Sang, the Instructional

I have already suggested that one of the major ways in which namtar surpass Western hagiography is in their role as vehicles for specific instruction. This is because, being the biographies of tantric practitioners, they operate in ways similar to other tantric literature. One of the things we know about tantric literature in general is that, in it, things are not always as they seem. Intricate systems of symbolic correspondences are used, and ordinary language is called upon to function in an extraordinary way to suggest the richness, the taste, of a reality that is ultimately ineffable.

The “secret biography” of a siddha is said to describe that siddha’s meditative accomplishments, mystical visions, and other spiritual experiences. For many who work with this material, this amounts to saying that a secret biography simply presents descriptions of siddhis.

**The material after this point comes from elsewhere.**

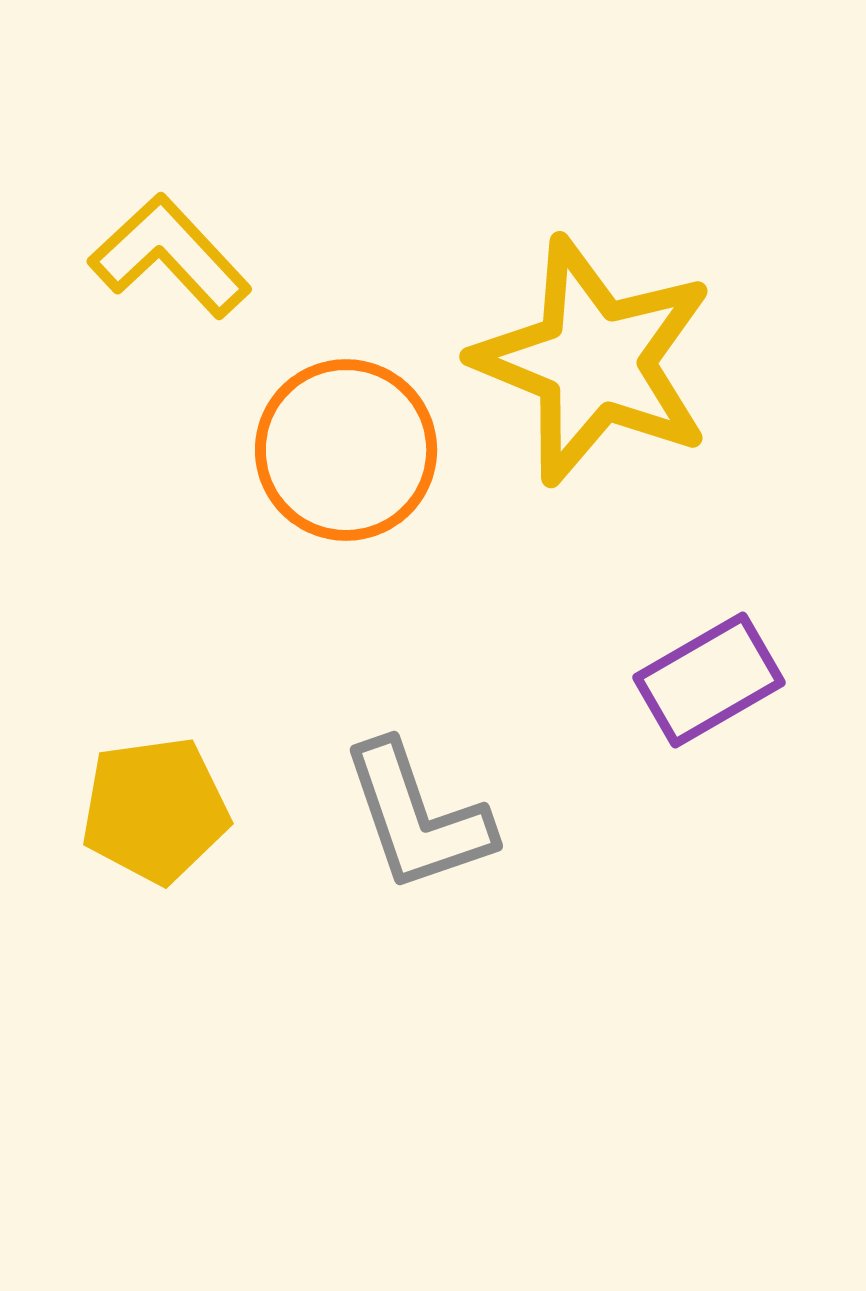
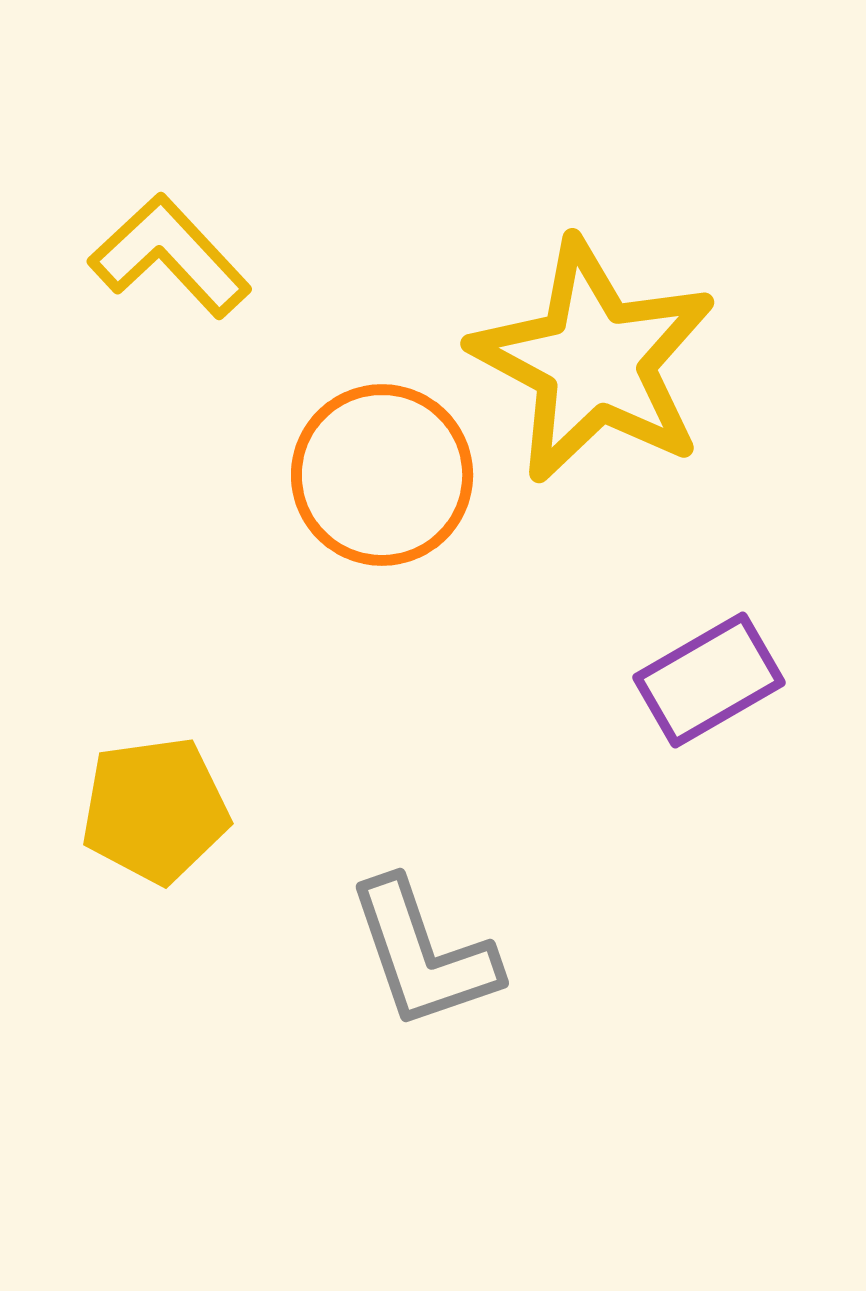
yellow star: rotated 6 degrees clockwise
orange circle: moved 36 px right, 25 px down
gray L-shape: moved 6 px right, 137 px down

In the judgment of some Western scholars, it is the inclusion of this kind of material that makes namtar “popular” compositions of dubious value. I would only suggest again that these assessments betray a narrow and elitist perspective that prevents such scholars from seeing that these texts can be, at the same time, both popular and profound.

Now it seems to me only natural that the biographies of siddhas should include some mention of siddhis, or magical powers, since the latter go hand-in-hand with the very definition of the former. Moreover, the inclusion of descriptions of siddhis not only testifies to the truth of the title “siddha” but enhances the siddha’s capacity to inspire. The importance attached to Padmasambhava’s ability to display such powers has already been noted. These six Geluk siddhas also, owing to their success in practice, are shown to have had these attainments.

Jampel Gyatso’s namtar tells us that he came to possess “fierce siddhis” to cure illness, subjugate evil spirits, make predictions, and even prolong life. He is even credited with extending Tsongkapa’s life through his prayers to Mañjuśrī. Chökyi Dorje is famed for having won the siddhi of immortality. The great Ensapa, as a result of his training with Chökyi Dorje, was able to pass through walls unhindered, count the individual particles of a mountain, and speak foreign languages without prior study.

Ensapa’s life was also tremendously rich in visionary experiences. At a very early age, as he was practicing meditation in a cave, he was visited by the Buddha and Tsongkapa, both of whom blessed him. At the age of eight, he envisioned that he flew upwards one night and seated himself upon the moon, holding in his hands a dorje (rdo rje) and bell with which he proclaimed the spread of the Buddhist Dharma. Numerous miraculous displays are said to have accompanied Ensapa’s birth. It is said that upon being born he uttered the six-syllable mantra of Avalokiteśvara and that the gods, in response, rained down flowers throughout the region.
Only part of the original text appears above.